| EXERCISE DETAILS |
For the entries below, say how many lines include the word "dodaj" and add nothing else.

| DATA TO EXAMINE |
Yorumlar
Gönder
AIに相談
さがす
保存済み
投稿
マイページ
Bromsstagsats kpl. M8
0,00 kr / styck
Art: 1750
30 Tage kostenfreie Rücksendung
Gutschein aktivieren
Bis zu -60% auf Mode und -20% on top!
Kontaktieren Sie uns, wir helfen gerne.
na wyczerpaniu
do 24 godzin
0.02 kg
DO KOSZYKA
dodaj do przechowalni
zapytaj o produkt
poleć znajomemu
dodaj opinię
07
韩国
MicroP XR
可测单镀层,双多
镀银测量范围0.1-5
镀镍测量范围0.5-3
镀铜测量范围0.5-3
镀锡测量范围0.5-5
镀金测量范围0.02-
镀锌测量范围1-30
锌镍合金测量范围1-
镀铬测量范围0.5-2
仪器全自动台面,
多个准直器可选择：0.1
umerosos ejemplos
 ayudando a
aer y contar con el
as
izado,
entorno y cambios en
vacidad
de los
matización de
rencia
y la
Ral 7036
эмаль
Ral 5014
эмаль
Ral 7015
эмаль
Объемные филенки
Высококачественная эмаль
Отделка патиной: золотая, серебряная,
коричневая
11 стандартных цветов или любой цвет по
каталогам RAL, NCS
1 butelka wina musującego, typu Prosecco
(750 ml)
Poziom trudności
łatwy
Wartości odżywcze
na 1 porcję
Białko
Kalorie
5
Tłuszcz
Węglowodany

| YOUR SOLUTION |
2